Share and Share Alike
“If one party is operating the business, even though it’s a community asset, the spouse operating the business has the right of management and control, and can make any business decision without consultation with the other party,” Melcher said. The controlling spouse even has the power to sell the business, and the other spouse only has a right to notice.
“If one spouse is president, and the other is vice president, the law takes the normal business structures into marital enterprise. The president can fire the vice president, and the family courts are not normally going to interfere with that,” Melcher said.
Divorce is an emotional dispute that causes people to act out of anger and revenge in ways that can hamper good judgment, family law attorneys say. Melcher said that impulse can show up “when an upset wife contacts her husband’s partners or clients and tells about an affair that occurred, or how the husband is cheating them. That can ruin the entire business, just out of vengeance.”
Those hazards can be multiplied when husband and wife work together.
When There’s No Degree of Separation
“There’s no separation between business and pleasure, or business and family,” said Melcher. “And that adds a lot of pressure. The power structure of workplace and home might be very different. A dispute about how the business is run might lead to a disagreement about how a child is raised.”
The McCourts are also contending over their 15,000-square-foot, 10-bath Holmby Hills mansion, bought for $20 million, and a waterfront Malibu retreat.

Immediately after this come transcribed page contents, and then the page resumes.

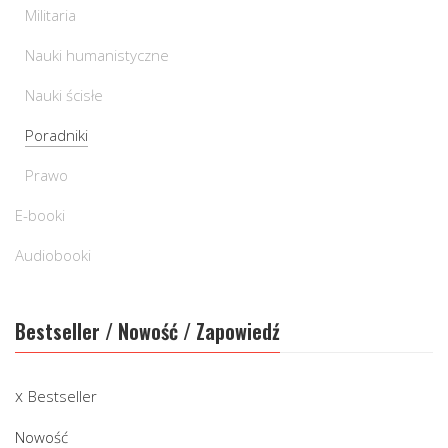
Militaria
Nauki humanistyczne
Nauki ścisłe
Poradniki
Prawo
E-booki
Audiobooki
Bestseller / Nowość / Zapowiedź
Bestseller
Nowość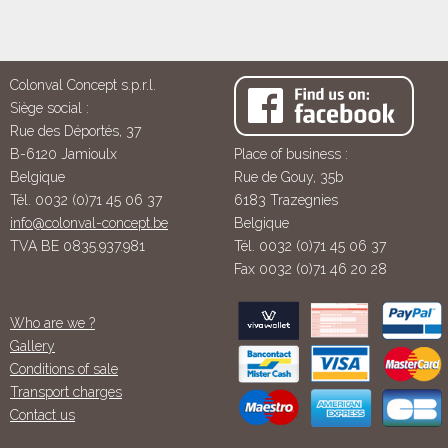
Colonval Concept s.p.r.l.
Siège social :
Rue des Déportés, 37
B-6120 Jamioulx
Place of business :
Belgique
Rue de Gouy, 35b
Tél. 0032 (0)71 45 06 37
6183 Trazegnies
info@colonval-concept.be
Belgique
TVA BE 0835.937.981
Tél. 0032 (0)71 45 06 37
Fax 0032 (0)71 46 20 28
Who are we ?
Gallery
Conditions of sale
Transport charges
Contact us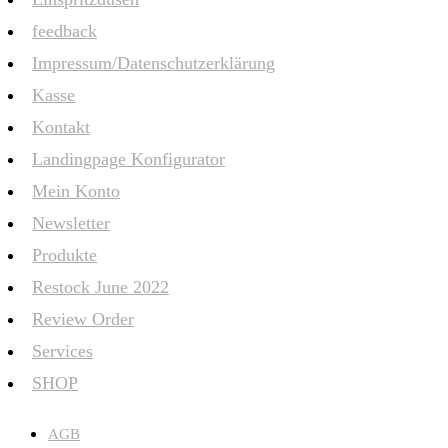
feedback
Impressum/Datenschutzerklärung
Kasse
Kontakt
Landingpage Konfigurator
Mein Konto
Newsletter
Produkte
Restock June 2022
Review Order
Services
SHOP
AGB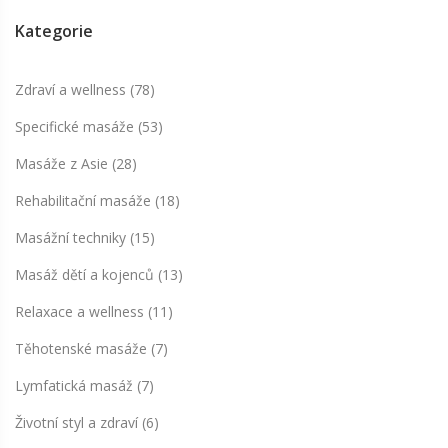
Kategorie
Zdraví a wellness
(78)
Specifické masáže
(53)
Masáže z Asie
(28)
Rehabilitační masáže
(18)
Masážní techniky
(15)
Masáž dětí a kojenců
(13)
Relaxace a wellness
(11)
Těhotenské masáže
(7)
Lymfatická masáž
(7)
Životní styl a zdraví
(6)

The whole case likely will turn on the validity of the agreement the McCourts signed after they bought the Dodgers. Had the deal been made before marriage, the outcome could have been different, thanks to another baseball icon–slugger Barry Bonds.
Before he married, Bonds persuaded his wife-to-be to sign a document that gave up her rights to much of the wealth he was on the verge of accumulating as a professional sports star. She even surrendered in advance any right to alimony, in the event the impending marriage went wrong.
McCourts and the Barry Bonds Legacy
It did, and the courts upheld the agreement. But the California Legislature then stepped in, and in 2002 added strict new rules about how spouses-to-be must treat each other. It’s one of the few areas of California law where a lawyer may be required to be consulted. If the spouses enter a prenuptial agreement without a lawyer, the agreement is void unless the spouse was fully informed about giving up rights and signed a separate document declaring that the information was received and identifying its source.
The McCourts have been business partners for much of their 30-year marriage, according to newspapers in their hometown of Boston. In court documents, Jamie claims she gave her husband $1,000 seed money for his first company.
As the Los Angeles Times’s Steve Harvey has pointed out, one thing is certain: the judge won’t award her custody of the Dodgers during the week and him custody on weekends.